Educating the entire school population is critical, and it must start with primary schools. Training that is clear, practical and applicable for adults, alongside assemblies, lessons, group and 1:1 activities that are age-appropriate and child-centric. The answer is not to focus on cure – prevention must be the priority. As Young Minds’ Coronavirus: Impact on Young People with Mental Health Needs (Summer 2020) states, we need, “A long-term cross government strategy on young people’s mental health that prioritises early intervention...”
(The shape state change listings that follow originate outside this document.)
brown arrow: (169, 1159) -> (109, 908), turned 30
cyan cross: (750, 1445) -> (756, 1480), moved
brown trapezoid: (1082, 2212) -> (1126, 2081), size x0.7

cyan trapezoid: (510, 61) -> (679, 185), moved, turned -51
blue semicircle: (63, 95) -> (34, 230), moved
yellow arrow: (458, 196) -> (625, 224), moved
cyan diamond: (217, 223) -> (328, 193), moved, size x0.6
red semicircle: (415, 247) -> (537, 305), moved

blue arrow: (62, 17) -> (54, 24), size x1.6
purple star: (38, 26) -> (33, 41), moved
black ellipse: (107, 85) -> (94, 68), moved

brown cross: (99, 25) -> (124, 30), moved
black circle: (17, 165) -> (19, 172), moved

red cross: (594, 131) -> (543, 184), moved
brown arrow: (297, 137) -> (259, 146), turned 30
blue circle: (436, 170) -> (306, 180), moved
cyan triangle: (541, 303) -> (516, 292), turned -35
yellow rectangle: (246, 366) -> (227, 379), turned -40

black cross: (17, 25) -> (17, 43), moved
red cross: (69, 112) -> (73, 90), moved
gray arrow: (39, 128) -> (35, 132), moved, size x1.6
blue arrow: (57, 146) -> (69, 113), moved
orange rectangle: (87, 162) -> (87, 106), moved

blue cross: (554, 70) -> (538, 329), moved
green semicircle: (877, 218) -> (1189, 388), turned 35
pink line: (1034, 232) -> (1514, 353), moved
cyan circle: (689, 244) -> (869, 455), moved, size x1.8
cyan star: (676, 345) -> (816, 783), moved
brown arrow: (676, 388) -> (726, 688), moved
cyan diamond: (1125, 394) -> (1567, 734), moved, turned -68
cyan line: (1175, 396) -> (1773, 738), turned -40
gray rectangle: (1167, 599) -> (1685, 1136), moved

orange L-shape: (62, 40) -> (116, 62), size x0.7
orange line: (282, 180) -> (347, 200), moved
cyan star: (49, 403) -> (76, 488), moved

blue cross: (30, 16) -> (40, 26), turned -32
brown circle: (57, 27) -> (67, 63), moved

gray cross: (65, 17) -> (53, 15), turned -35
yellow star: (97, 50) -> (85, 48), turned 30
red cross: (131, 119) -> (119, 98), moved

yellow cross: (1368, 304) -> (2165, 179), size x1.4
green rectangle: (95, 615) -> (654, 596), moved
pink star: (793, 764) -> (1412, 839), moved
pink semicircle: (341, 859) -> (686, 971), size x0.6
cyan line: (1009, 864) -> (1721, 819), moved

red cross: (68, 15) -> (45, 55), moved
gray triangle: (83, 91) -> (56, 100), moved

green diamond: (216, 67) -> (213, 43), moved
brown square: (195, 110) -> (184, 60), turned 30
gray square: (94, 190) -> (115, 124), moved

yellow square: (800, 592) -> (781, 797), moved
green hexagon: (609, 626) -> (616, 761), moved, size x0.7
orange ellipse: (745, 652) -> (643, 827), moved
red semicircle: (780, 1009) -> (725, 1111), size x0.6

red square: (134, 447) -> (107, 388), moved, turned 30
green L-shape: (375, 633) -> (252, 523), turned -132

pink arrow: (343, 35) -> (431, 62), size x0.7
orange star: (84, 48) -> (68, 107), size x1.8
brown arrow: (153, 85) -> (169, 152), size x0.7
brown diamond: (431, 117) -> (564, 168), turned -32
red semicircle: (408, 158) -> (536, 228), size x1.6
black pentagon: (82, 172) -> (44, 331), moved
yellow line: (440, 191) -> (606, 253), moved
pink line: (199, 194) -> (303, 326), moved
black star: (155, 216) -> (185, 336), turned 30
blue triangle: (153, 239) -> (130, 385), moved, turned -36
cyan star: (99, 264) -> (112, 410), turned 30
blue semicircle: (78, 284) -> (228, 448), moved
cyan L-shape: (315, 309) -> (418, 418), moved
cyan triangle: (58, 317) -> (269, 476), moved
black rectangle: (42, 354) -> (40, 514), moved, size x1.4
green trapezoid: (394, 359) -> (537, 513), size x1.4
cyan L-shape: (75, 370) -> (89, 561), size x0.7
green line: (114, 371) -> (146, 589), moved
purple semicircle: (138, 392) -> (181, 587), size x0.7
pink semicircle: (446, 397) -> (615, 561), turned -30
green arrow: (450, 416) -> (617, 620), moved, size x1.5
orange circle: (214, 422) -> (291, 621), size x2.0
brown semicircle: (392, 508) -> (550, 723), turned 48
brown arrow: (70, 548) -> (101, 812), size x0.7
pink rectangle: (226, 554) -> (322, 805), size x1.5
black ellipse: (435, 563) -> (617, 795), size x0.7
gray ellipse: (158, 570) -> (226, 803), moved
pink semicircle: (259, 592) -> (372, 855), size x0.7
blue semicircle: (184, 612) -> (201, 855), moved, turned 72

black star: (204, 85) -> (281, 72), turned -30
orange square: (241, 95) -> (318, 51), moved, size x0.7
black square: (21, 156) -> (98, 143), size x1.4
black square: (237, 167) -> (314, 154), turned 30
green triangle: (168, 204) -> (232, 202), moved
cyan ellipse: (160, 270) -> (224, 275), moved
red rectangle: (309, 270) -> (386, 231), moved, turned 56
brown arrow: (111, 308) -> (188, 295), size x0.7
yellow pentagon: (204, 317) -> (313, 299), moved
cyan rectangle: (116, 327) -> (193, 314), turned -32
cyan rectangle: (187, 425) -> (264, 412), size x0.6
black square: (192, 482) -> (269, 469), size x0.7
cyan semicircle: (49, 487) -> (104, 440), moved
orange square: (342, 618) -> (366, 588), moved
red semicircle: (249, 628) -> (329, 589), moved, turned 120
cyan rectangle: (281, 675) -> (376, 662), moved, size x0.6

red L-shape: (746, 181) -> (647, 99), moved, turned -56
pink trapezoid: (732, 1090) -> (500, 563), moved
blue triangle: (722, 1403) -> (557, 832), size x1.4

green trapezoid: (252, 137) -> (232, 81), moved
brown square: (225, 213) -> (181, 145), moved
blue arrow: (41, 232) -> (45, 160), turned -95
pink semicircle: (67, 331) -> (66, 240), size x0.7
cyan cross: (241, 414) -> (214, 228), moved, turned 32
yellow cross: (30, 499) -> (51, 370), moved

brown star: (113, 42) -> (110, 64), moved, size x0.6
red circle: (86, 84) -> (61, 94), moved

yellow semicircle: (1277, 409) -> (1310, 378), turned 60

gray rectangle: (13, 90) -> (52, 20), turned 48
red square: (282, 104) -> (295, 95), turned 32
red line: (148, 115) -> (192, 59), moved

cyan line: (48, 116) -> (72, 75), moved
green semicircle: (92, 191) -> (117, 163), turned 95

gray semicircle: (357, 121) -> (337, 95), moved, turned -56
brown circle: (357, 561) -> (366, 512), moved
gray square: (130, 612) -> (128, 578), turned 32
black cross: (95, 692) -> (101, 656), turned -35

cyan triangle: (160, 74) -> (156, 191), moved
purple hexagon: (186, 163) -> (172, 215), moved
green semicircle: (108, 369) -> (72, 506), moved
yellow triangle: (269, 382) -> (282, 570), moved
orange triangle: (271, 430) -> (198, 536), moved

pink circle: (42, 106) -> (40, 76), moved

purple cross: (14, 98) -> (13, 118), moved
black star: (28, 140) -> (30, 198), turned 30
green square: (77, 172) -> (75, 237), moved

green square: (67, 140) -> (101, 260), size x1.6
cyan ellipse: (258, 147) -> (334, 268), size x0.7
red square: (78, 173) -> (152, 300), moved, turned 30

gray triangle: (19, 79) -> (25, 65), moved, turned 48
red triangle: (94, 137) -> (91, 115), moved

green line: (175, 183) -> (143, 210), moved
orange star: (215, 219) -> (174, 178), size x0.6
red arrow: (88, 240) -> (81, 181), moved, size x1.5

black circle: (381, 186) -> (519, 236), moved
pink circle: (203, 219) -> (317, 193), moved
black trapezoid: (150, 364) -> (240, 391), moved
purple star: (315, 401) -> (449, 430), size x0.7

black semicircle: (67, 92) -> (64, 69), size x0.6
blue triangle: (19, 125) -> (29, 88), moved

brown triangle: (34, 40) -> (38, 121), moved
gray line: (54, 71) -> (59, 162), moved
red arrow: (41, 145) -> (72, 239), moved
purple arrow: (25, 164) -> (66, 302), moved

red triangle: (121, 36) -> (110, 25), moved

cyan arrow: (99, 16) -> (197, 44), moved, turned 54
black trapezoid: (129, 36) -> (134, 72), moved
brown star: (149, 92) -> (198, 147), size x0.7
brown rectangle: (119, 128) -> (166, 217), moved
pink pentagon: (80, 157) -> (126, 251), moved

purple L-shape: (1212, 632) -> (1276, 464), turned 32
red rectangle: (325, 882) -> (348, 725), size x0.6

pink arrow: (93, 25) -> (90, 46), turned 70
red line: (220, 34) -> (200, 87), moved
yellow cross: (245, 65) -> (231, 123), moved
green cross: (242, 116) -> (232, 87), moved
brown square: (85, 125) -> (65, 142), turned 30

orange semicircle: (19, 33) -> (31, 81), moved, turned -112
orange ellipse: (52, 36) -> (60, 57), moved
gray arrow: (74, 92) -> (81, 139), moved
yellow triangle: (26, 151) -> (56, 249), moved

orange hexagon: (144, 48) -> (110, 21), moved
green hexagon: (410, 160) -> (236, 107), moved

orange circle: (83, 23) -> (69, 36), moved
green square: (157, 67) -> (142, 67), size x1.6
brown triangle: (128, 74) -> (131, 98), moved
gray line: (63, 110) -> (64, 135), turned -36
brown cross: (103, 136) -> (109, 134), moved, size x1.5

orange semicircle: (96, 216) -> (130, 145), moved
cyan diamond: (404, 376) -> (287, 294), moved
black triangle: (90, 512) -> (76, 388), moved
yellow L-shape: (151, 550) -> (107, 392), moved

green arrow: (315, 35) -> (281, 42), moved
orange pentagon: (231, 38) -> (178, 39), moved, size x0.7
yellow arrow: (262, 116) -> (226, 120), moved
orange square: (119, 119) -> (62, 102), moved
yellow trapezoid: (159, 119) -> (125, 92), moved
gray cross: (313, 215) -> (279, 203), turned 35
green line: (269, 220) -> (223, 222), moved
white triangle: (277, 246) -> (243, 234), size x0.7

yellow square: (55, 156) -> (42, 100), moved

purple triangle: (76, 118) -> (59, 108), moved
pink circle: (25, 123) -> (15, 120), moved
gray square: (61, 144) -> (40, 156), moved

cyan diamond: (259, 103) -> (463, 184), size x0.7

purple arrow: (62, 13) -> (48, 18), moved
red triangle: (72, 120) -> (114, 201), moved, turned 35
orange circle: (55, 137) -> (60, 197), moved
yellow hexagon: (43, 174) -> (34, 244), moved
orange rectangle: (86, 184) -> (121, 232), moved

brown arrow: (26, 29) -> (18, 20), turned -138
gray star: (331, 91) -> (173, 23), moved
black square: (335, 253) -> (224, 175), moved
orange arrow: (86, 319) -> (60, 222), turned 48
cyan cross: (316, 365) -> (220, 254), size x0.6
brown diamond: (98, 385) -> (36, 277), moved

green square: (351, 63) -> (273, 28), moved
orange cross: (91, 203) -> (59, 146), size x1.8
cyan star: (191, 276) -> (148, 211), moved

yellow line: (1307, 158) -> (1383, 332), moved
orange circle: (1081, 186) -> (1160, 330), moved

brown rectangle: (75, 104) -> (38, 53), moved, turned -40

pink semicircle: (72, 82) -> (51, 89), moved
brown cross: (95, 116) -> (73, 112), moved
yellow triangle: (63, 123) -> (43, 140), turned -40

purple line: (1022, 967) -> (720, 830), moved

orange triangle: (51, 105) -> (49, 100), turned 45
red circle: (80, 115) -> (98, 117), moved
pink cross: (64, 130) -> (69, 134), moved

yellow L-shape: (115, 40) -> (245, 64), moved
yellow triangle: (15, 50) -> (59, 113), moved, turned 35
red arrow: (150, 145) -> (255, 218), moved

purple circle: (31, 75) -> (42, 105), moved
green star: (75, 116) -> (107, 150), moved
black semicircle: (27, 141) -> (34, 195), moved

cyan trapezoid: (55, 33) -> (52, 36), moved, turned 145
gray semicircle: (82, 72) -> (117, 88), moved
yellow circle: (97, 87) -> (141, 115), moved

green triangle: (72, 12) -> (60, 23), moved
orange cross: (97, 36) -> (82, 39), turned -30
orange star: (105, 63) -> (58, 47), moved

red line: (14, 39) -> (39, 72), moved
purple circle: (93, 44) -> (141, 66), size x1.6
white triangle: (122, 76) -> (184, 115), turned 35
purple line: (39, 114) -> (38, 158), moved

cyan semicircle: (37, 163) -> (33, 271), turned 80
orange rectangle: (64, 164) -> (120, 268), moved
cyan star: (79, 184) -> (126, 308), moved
The current CCG/CAMHS model of funding short-term projects to create long-term solutions is fundamentally flawed. Projects are given a year or two to develop; to build knowledge and understanding, relationships and resources, only to be discarded. The same work is then commissioned under a different name a few months or years later. This is frustrating and demoralising; wasteful of time, money and hard won expertise. There is no long term strategy for real and lasting change in this model. We are greatly valued by our schools. The excellence of our project is acknowledged, yet we are no longer being funded to do the work we are uniquely qualified to do. This is clear evidence of a broken system. The most vital source of how to help children and young people is the relationships built with our young people; these relationships are not transferable commodities.
Samaritans excellent report, Pushed from pillar to post, provides irrefutable evidence of a system failing children who self-injure. Large numbers of children, who don’t meet the astronomically high threshold for CAMHS intervention, are considered too high risk for MHST low-level CBT-style support. Most of these children do not need psychiatric intervention. They need secure adults, who are able to give them space and time to be heard. Adults who know of alternative coping strategies to try, who understand that self-injury serves an important purpose for that young person, or they wouldn’t do it.
I have already sent evidence of our work and impact to your Chair, Jeremy Hunt MP. I am more than happy to provide further evidence to this committee, should you require. This email, received after delivery of our initial training session, is indicative of the huge response we have had.
““I so wish I could have come to your self-injury training - I have heard it was excellent - one person said it should be compulsory. Is there any chance of it being repeated and we could host for staff from other schools? Do you have a line manager we could email to say how brill it was? Well done & thanks.”
Previously, I sent similar information to ESFRA. I received a response telling us that as a CAMHS service, we were the responsibility of Health & Social Care. We don’t care whose umbrella we sit under. We simply ask that you help us to stem the catastrophic ever-younger tide of children thinking self-injury is their only answer.